■ WORK INSTRUCTIONS ■
Copy every line below where the string "Должность" is found.

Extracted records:

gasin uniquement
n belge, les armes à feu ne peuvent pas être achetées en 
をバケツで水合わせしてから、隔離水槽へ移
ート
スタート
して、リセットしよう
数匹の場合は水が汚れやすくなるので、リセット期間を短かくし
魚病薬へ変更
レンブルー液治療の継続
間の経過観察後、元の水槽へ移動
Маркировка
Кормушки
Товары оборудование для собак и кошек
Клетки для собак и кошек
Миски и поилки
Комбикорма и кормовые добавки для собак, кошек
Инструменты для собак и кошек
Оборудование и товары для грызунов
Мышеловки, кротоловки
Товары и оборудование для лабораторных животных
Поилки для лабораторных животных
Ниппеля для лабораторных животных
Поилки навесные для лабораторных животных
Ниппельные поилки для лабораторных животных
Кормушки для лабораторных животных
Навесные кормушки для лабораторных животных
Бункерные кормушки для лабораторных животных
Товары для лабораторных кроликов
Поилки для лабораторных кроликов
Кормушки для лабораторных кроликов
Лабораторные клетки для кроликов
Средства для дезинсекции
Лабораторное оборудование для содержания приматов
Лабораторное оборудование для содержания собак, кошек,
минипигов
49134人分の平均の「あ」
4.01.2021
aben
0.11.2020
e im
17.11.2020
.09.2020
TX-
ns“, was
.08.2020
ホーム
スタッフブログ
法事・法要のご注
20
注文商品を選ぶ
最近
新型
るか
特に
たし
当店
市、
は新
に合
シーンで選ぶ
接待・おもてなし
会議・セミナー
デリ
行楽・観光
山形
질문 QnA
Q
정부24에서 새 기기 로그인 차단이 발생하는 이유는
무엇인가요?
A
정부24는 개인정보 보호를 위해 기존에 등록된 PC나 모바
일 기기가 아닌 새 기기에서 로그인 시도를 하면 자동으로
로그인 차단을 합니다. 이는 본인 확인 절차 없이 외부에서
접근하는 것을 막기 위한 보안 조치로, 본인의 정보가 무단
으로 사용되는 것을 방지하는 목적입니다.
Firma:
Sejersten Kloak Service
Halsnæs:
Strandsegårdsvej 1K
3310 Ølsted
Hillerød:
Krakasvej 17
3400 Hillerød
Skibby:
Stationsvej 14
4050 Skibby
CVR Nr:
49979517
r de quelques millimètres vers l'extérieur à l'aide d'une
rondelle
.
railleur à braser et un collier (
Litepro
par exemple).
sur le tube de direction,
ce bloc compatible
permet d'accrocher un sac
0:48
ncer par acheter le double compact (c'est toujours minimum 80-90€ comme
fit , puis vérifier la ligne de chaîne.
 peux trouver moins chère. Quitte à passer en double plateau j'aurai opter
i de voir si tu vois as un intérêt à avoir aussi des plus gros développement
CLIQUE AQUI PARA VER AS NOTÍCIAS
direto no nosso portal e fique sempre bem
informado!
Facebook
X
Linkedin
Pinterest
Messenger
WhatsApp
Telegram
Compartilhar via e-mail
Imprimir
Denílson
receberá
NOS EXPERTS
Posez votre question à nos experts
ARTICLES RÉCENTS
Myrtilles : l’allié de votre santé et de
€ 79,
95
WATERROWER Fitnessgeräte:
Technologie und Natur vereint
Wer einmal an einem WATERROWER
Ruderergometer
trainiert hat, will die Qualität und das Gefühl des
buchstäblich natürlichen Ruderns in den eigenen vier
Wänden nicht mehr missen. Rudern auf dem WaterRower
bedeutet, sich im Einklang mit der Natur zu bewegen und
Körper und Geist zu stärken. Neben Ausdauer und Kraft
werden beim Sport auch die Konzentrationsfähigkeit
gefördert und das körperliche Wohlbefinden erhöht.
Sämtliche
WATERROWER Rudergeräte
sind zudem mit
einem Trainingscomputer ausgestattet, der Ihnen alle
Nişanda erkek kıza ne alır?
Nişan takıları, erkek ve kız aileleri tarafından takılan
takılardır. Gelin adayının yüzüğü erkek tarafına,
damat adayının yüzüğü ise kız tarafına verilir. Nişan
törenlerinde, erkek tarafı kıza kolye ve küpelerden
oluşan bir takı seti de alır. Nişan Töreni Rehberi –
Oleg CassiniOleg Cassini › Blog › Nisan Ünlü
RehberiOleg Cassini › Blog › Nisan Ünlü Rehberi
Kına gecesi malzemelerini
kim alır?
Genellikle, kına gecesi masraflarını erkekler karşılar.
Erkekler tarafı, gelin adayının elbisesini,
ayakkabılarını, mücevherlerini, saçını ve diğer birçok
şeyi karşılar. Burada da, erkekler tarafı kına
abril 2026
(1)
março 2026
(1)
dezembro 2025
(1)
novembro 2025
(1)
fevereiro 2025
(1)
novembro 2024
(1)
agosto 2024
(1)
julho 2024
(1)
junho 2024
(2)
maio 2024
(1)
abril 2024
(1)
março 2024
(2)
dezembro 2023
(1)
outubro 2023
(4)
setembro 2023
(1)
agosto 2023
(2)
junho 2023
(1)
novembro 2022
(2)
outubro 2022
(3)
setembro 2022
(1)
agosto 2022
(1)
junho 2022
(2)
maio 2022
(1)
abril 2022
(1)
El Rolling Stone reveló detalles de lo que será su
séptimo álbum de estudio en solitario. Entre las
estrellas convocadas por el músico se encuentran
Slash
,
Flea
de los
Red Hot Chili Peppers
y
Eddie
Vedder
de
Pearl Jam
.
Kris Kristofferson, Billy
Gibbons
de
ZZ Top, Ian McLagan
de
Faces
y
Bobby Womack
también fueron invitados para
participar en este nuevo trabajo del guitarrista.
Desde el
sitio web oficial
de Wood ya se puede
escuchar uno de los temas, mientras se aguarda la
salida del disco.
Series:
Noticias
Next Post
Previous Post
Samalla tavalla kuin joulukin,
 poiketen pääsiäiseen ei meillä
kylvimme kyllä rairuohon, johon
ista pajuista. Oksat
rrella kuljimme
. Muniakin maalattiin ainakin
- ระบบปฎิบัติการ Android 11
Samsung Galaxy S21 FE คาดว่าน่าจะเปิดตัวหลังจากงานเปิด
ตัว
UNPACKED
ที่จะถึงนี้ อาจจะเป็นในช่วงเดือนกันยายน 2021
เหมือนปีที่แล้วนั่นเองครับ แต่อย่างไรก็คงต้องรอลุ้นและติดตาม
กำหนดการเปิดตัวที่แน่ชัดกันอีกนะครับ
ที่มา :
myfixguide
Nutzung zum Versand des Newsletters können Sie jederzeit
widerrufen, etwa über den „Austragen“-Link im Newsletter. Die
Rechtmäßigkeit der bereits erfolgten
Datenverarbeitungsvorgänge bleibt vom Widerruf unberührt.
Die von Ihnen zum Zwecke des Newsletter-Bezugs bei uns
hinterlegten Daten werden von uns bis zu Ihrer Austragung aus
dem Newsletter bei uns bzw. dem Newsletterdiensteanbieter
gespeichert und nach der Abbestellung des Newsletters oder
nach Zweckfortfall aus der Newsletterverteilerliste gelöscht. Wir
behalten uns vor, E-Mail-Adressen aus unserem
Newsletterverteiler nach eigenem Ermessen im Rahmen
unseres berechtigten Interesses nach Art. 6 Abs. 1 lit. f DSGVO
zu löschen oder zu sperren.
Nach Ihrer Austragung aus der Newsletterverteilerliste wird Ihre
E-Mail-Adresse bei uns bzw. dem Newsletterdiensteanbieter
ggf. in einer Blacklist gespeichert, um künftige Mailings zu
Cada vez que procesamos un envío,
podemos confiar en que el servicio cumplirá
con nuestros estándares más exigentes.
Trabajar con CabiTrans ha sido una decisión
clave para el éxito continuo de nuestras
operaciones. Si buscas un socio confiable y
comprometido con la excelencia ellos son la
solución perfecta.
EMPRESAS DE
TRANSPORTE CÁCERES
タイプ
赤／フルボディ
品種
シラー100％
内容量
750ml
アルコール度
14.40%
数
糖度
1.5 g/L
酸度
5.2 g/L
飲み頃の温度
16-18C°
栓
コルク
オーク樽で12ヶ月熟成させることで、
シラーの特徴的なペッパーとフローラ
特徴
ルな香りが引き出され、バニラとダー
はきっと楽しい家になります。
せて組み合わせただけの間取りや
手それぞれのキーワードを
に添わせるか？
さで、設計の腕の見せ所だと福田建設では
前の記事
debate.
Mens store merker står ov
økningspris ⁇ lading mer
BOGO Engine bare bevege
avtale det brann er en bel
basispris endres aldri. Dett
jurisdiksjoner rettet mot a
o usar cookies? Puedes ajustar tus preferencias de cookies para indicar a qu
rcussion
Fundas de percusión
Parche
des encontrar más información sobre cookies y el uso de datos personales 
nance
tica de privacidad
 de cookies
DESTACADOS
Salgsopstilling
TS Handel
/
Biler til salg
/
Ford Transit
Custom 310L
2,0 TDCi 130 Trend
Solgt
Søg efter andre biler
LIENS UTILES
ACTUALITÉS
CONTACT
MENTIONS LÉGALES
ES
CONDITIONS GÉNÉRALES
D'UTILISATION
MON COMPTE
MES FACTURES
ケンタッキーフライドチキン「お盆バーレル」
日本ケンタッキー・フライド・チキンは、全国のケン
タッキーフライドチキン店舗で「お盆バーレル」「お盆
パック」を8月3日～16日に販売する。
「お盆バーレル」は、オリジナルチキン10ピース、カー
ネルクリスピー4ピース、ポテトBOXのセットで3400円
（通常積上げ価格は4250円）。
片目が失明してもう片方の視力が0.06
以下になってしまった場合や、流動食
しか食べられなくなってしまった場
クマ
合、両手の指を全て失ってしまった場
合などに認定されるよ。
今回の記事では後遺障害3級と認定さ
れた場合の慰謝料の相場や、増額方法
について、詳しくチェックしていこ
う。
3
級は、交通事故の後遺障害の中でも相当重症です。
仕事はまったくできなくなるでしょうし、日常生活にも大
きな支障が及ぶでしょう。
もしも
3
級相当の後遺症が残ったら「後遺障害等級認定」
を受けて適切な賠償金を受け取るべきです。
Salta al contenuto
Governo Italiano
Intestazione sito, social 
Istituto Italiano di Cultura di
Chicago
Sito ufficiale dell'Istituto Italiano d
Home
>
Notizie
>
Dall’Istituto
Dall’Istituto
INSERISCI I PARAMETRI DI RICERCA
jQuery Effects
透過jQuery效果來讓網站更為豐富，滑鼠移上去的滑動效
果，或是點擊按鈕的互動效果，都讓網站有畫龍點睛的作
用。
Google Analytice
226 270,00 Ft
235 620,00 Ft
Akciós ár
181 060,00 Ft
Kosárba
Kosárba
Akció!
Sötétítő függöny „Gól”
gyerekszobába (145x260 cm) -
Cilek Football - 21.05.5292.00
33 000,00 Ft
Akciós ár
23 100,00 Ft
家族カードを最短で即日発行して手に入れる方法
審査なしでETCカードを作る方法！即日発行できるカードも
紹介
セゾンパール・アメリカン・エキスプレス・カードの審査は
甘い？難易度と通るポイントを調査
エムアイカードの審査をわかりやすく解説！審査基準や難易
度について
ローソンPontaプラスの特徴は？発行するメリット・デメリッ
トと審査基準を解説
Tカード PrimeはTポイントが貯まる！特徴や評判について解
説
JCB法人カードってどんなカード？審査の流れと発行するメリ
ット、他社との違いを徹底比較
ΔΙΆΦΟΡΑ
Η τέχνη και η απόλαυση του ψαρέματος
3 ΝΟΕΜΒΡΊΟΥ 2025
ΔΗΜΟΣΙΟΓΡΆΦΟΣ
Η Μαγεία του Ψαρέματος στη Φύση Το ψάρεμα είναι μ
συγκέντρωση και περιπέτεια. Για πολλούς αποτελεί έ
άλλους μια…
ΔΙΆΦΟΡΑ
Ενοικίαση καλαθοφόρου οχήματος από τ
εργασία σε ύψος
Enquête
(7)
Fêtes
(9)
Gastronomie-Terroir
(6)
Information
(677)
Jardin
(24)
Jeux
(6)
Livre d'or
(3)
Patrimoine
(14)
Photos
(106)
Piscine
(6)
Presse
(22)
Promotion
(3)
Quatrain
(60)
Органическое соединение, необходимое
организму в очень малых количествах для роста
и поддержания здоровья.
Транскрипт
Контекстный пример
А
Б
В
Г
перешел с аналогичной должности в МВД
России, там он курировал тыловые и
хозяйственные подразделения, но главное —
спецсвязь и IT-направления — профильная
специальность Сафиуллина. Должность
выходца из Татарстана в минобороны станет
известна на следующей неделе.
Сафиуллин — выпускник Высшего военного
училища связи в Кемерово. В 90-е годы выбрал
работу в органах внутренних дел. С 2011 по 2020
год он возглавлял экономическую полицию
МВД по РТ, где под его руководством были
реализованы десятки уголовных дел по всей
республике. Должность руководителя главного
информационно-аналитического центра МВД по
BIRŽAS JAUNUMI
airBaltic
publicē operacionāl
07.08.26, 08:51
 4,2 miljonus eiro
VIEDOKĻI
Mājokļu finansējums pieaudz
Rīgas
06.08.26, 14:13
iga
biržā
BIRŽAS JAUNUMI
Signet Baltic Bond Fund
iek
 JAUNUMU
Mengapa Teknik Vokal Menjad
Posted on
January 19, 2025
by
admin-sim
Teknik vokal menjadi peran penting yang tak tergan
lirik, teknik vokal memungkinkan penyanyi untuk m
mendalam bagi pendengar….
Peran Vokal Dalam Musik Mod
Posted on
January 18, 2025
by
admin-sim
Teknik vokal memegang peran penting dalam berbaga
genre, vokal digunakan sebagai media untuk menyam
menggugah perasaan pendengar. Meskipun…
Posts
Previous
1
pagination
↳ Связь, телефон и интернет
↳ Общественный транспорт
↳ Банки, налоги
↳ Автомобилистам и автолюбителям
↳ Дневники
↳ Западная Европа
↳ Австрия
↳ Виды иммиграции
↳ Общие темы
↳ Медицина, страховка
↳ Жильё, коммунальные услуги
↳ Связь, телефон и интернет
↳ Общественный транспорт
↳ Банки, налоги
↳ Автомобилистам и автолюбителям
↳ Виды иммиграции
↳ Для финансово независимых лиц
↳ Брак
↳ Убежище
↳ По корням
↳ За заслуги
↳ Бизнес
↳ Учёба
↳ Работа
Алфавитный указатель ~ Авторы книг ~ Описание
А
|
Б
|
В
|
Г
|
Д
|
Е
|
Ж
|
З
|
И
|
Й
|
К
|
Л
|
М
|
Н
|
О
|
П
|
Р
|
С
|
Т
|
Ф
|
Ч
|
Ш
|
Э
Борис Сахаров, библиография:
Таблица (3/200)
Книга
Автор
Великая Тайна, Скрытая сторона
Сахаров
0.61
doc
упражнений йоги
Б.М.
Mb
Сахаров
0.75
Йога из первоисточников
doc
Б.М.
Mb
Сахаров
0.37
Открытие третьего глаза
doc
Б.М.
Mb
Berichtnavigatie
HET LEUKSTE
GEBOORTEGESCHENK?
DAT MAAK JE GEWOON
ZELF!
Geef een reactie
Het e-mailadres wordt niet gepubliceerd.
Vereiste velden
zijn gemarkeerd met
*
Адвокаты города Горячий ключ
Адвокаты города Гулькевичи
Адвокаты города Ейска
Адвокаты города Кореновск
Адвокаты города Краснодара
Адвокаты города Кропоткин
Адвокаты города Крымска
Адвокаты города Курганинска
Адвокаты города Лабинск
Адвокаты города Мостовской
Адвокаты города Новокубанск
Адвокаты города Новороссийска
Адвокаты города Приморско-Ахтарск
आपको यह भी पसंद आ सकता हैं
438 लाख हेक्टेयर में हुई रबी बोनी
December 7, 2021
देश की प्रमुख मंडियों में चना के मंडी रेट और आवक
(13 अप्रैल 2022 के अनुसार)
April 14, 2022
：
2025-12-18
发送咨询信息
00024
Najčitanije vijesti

■ THE ANSWER ■
специальность Сафиуллина. Должность
республике. Должность руководителя главного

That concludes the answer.